Potential and limitations of a refined Mechanostat Model of Bone Transformation

Kurzfassung

Bone is a living tissue that shows adaptation in shape and structure, if the prevailing load conditions are significantly changing. One example is the loss of bone mass of astronauts under microgravity, which can already be measured after missions of medium duration. The underlying remodeling processes are still under investigation. Remodeling laws derived from experimental data are able to explain morphologic adaptation of the microstructure of trabecular bone to external loads.
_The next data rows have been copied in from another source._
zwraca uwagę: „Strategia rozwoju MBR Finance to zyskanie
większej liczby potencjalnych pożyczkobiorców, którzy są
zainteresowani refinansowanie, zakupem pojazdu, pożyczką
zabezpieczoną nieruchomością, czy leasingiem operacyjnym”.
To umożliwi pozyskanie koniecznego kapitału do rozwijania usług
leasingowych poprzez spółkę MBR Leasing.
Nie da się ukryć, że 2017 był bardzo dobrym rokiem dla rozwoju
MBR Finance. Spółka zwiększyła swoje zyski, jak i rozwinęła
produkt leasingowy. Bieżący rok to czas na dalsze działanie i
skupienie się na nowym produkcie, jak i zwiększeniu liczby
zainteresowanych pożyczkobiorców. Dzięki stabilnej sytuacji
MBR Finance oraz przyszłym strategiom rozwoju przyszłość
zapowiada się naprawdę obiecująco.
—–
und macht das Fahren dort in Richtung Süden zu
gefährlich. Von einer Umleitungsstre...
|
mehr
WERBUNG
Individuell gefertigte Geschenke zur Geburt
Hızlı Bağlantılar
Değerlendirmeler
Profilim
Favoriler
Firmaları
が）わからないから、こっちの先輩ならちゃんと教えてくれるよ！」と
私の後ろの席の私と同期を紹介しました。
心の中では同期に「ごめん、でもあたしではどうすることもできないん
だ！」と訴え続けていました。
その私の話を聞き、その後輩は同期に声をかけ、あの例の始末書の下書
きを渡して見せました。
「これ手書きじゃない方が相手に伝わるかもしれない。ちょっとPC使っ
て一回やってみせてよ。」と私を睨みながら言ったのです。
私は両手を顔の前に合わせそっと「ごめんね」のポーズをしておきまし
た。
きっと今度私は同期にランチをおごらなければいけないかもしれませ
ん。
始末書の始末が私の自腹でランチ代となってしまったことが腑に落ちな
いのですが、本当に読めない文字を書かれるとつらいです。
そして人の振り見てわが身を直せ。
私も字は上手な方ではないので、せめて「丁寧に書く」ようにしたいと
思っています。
However, the question whether such mechanistic algorithms can be transferable to the bone shape level is yet unaddressed. Clinical practice is full of bone morphing examples after surgery. The present paper uses the problem of ‘flexure neutralization’ to scrutinize if this transformation law as inherent part of a Frost-type mechanostat [Frost, 1987] could explain whole-bone adaptation. The present in-silico study has shown that a mechanostat scheme based on basic mechanistic principles can engender a shaft-like geometry in response to a loading regime that is typical for a long bone shaft. The Huiskes mechanostat mechanism seems to explain flexure neutralization more elegant than the phenomenologic approach in the work of Frost [Frost, 1990]. On the other hand it remains unclear under what assumptions mechanostat-like transformation could generate smooth periosteal surfaces.